» **EXERCISE**: Exactly the lines from the one containing "exceptional idea for" through the end of the entries, both ends included, are to be output.

» **DATA**:
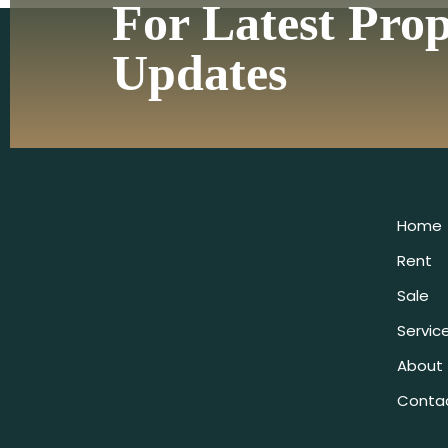
For Latest Pro
Updates
Home
Rent
Sale
Servic
About
Conta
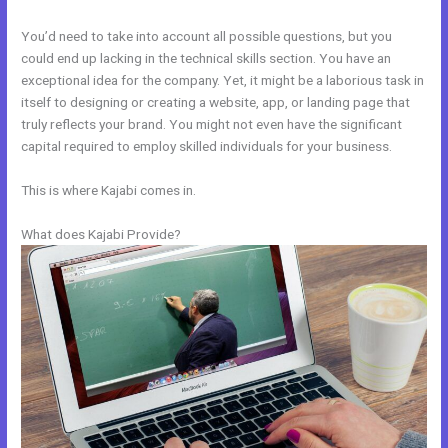
You’d need to take into account all possible questions, but you
could end up lacking in the technical skills section. You have an
exceptional idea for the company. Yet, it might be a laborious task in
itself to designing or creating a website, app, or landing page that
truly reflects your brand. You might not even have the significant
capital required to employ skilled individuals for your business.
This is where Kajabi comes in.
What does Kajabi Provide?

» **ANSWER TO THIS TASK**:
exceptional idea for the company. Yet, it might be a laborious task in
itself to designing or creating a website, app, or landing page that
truly reflects your brand. You might not even have the significant
capital required to employ skilled individuals for your business.
This is where Kajabi comes in.
What does Kajabi Provide?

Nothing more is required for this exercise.